*Problem to solve*:
Search the entries below for the line containing "動く」と言っていました。"; from there to the end, return every line exactly and add nothing.

Start of Data supplied

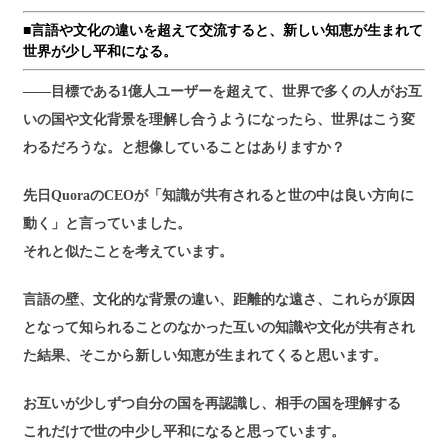
■言語や文化の違いを超えて交流すると、新しい知恵が生まれて
世界が少し平和になる。
――目標である1億人ユーザーを超えて、世界で多くの人がお互
いの国や文化背景を理解し合うようになったら、世界はこう変
わるだろうな。と想像していることはありますか？
先日QuoraのCEOが「知識が共有されると世の中は良い方向に
動く」と言っていました。
それと似たことを考えています。
言語の壁、文化的な背景の違い、距離的な遠さ、これらが原因
となって知られることのなかった互いの知識や文化が共有され
た結果、そこから新しい知恵が生まれてくると思います。
お互いが少しずつ自分の国を再認識し、相手の国を理解する
これだけで世の中少し平和になると思っています。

End of Data supplied

*Exercise response*:
動く」と言っていました。
それと似たことを考えています。
言語の壁、文化的な背景の違い、距離的な遠さ、これらが原因
となって知られることのなかった互いの知識や文化が共有され
た結果、そこから新しい知恵が生まれてくると思います。
お互いが少しずつ自分の国を再認識し、相手の国を理解する
これだけで世の中少し平和になると思っています。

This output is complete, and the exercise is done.